Dziękujemy, że Pan Jezus sam jest Pasterzem swego ludu, ale dał także swemu ludowi przełożonych, starszych i diakonów, aby troszczyli się o dobro wierzących.

Wyznajemy, że w naszych wspólnotach często zbyt mało troszczymy się o słabych, poranionych, pogubionych i potrzebujących.

Modlimy się o naszych przełożonych, starszych, diakonów i pracowników wśród dzieci i młodzieży. Prosimy także o nowe powołania!

Intencje modlitewne KECh

  • Módlmy się o naszą ziemską ojczyznę, o rozwiązanie problemów na wschodniej granicy naszego kraju; o władze państwowe: Sejm, Senat, Radę Ministrów i sądownictwo – o mądrość i prawość w decyzjach i postępowaniu, o łaskę zbawienia;
  • Módlmy się o Zbory Okręgu Centralnego KECh w: Grodzisku Mazowieckim, I Zbór w Łodzi, Zbór „Soli Deo Gloria” w Łodzi, Zbór „Woda Życia” w Łodzi, Piotrkowie Trybunalskim, Turku i Warszawie.
  • Módlmy się o sprawy naszego Zboru: ………………………………………………………
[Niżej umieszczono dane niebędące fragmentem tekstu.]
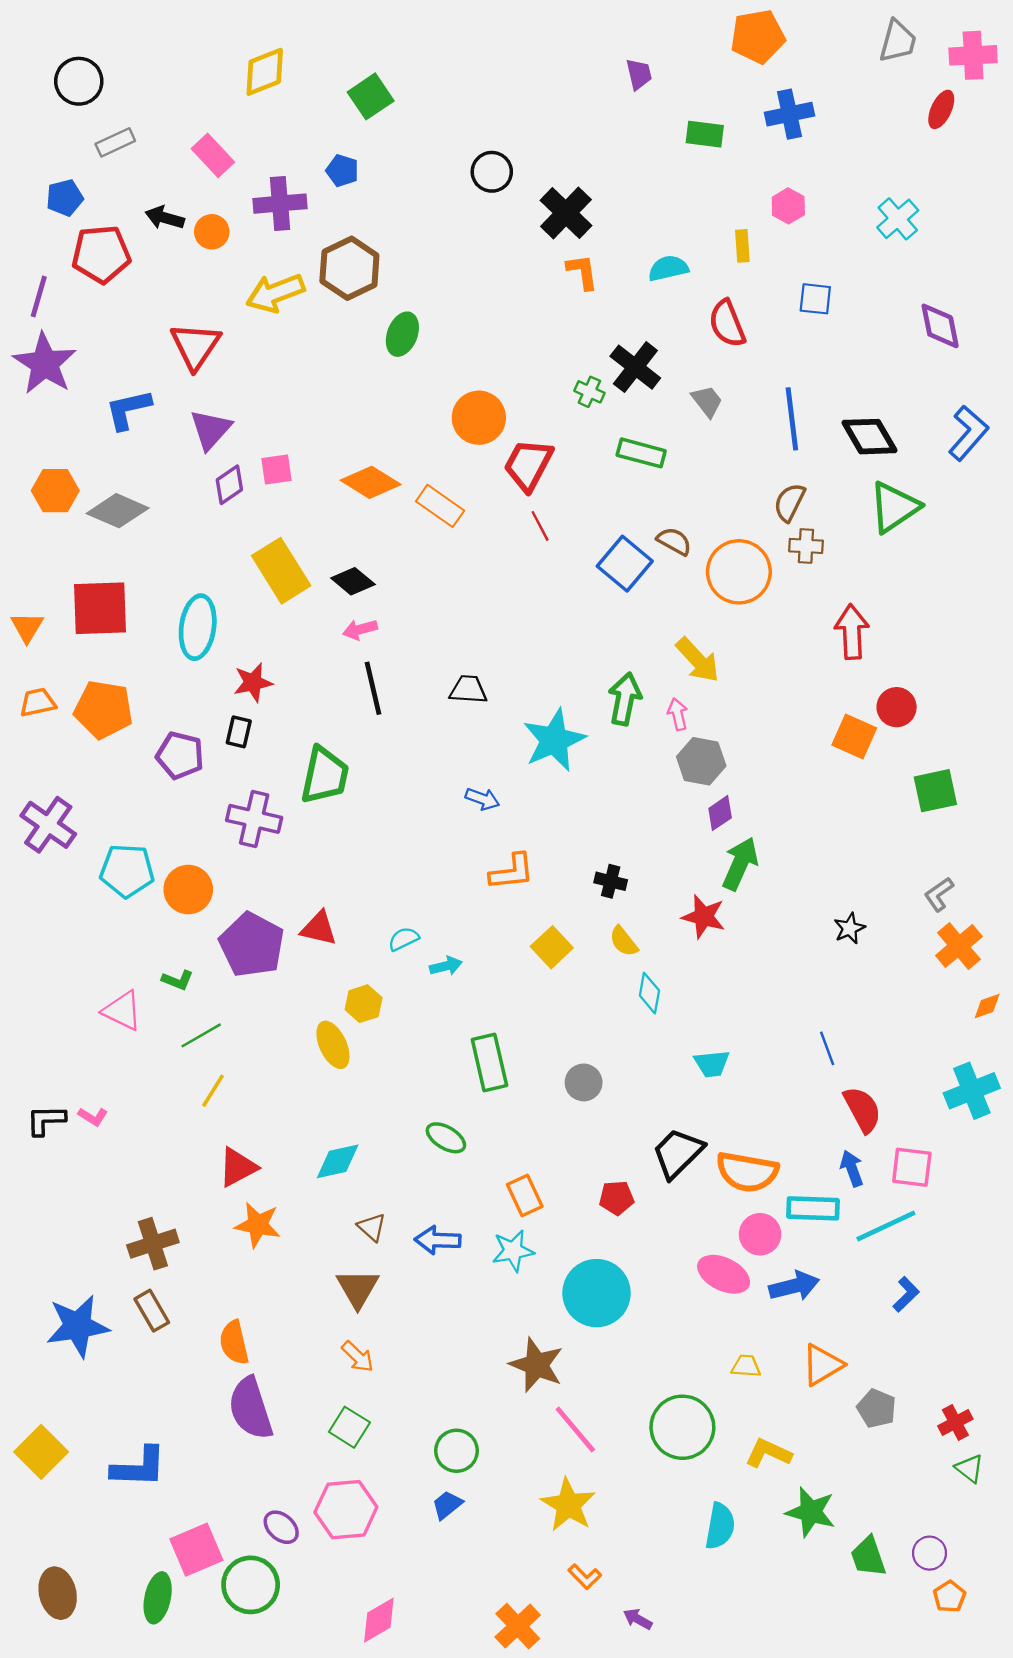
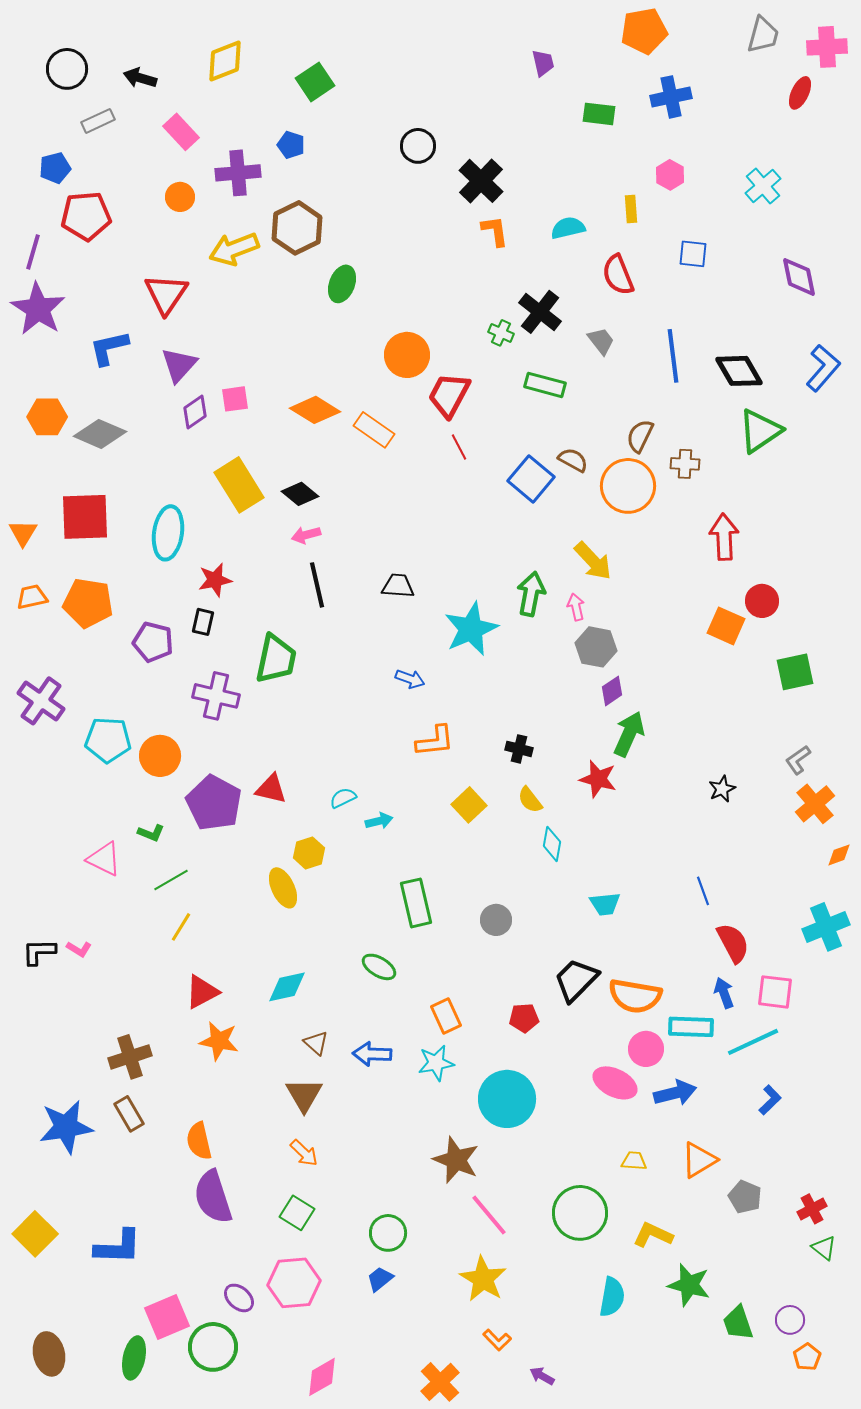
black arrow: (165, 218) -> (140, 78), moved
brown semicircle: (789, 502) -> (640, 436), moved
Dzień 2 – poniedziałek, 10 stycznia 2022

Temat na dzisiaj: Jesteśmy Bożą rolą

Fragmenty biblijne: Mt 13,3-9; 1 Kor 3,5-9

Kościół, a w wymiarze lokalnym, każdy zbór, jest rolą Bożą. Fakt ten pokazuje, kto jest właścicielem Kościoła i kto decyduje o uprawianiu tej roli. Jest to rola Boża, nie stworzona przez ludzi. Ludzie, których Bóg wprowadził na Swoją rolę, pracują według Jego zasad.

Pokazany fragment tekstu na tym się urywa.